さらに詳細に説明すると、Ni−Zn 、 Fe−Zn
等のメッキを行なう際に、Ni + FeよりもZnの
析出速度が速い。このため、原料を補給しなければ、Z
nの比率の低い浴組成に変わり、形成される皮膜の組成
もZn含有率の低いものとなっていく。これを利用すれ
ば、連続的に皮膜組成を変えることが可能である。To explain in more detail, Ni-Zn, Fe-Zn
When plating, etc., the precipitation rate of Zn is faster than that of Ni + Fe. For this reason, if raw materials are not replenished, Z
The bath composition changes to a lower ratio of n, and the composition of the formed film also becomes lower in Zn content.
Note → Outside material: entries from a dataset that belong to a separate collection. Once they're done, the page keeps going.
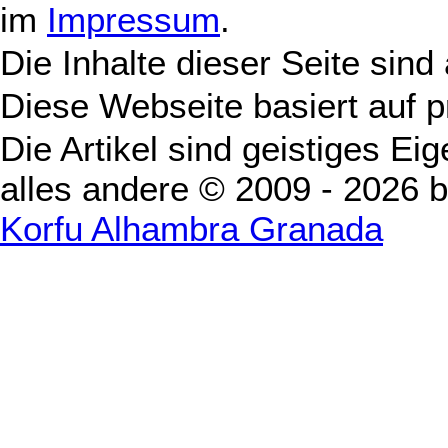
im
Impressum
.
Die Inhalte dieser Seite sind
Diese Webseite basiert auf 
Die Artikel sind geistiges Ei
alles andere © 2009 - 2026 
Korfu Alhambra Granada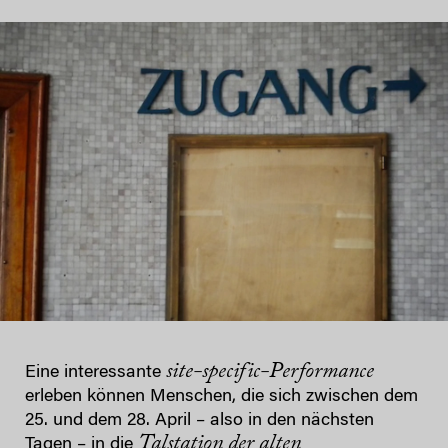
site-specific-Performance
Eine interessante
erleben können Menschen, die sich zwischen dem
25. und dem 28. April – also in den nächsten
Talstation der alten
Tagen – in die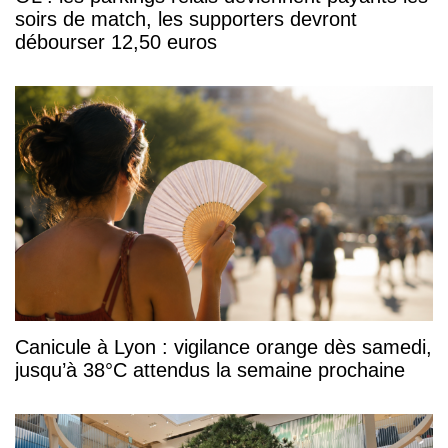
soirs de match, les supporters devront
débourser 12,50 euros
Canicule à Lyon : vigilance orange dès samedi,
jusqu’à 38°C attendus la semaine prochaine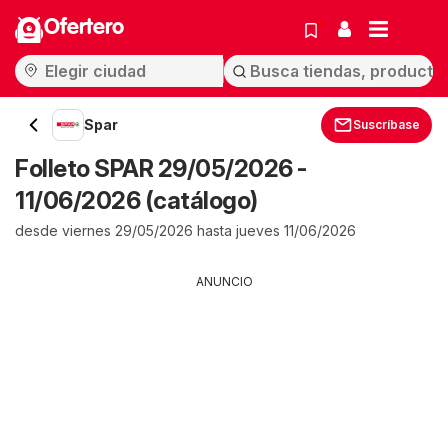
Ofertero
Spar
Suscríbase
Folleto SPAR 29/05/2026 -
11/06/2026 (catálogo)
desde viernes 29/05/2026 hasta jueves 11/06/2026
ANUNCIO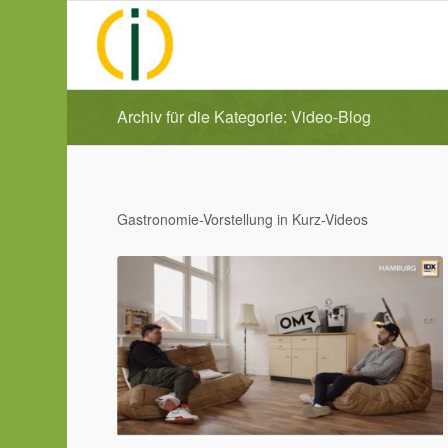
Archiv für die Kategorie: Video-Blog
Gastronomie-Vorstellung in Kurz-Videos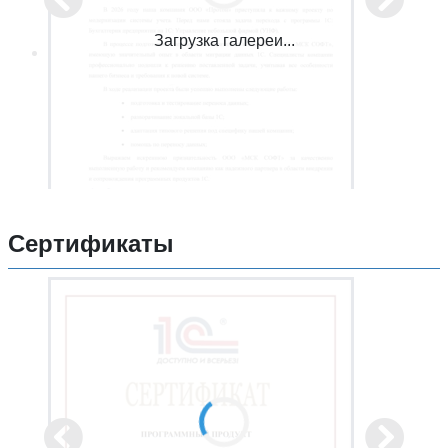
Загрузка галереи...
Сертификаты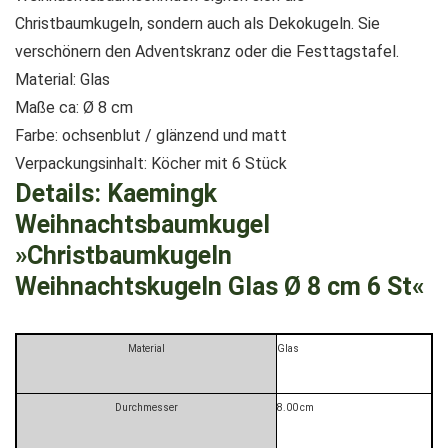
Christbaumkugeln, sondern auch als Dekokugeln. Sie
verschönern den Adventskranz oder die Festtagstafel.
Material: Glas
Maße ca: Ø 8 cm
Farbe: ochsenblut / glänzend und matt
Verpackungsinhalt: Köcher mit 6 Stück
Details:
Kaemingk
Weihnachtsbaumkugel
»Christbaumkugeln
Weihnachtskugeln Glas Ø 8 cm 6 St«
Material
Glas
Durchmesser
8.00 cm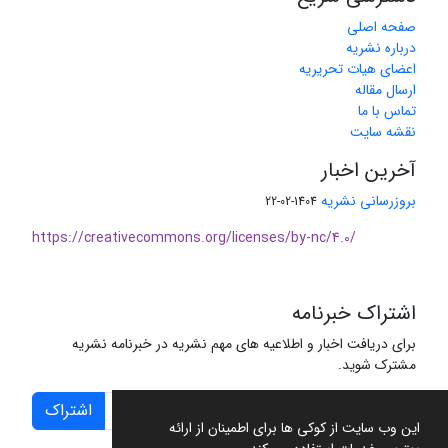
صفحه اصلی
درباره نشریه
اعضای هیات تحریریه
ارسال مقاله
تماس با ما
نقشه سایت
آخرین اخبار
بروزرسانی نشریه
1404-02-22
https://creativecommons.org/licenses/by-nc/4.0/
اشتراک خبرنامه
برای دریافت اخبار و اطلاعیه های مهم نشریه در خبرنامه نشریه
مشترک شوید.
اشتراک
این وب سایت از کوکی ها برای اطمینان از ارائه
By utilizing this, it is possible to continuously change the film composition.
そこで、本発明によれば、電気メツキラインにおいて、
多段槽の一部からのみ原料を補給することにより、各槽
間の浴組成を連続的に変え、その結果、連続的に皮膜組
成の異なる傾斜メッキを製造する方法が提供される。Therefore, according to the present invention, in the electroplating line,
By replenishing raw materials from only a portion of the multistage baths, the bath composition between each bath is continuously changed, thereby providing a method for producing graded plating with successively different coating compositions.
本発明を実施するためのメッキ設備の一例を第1図に示
す。第1図に示す設備は、下層がznリッチなNt−Z
nメッキ鋼板を製造するだめのものである。An example of plating equipment for carrying out the present invention is shown in FIG. The equipment shown in Figure 1 has a lower layer containing Zn-rich Nt-Z.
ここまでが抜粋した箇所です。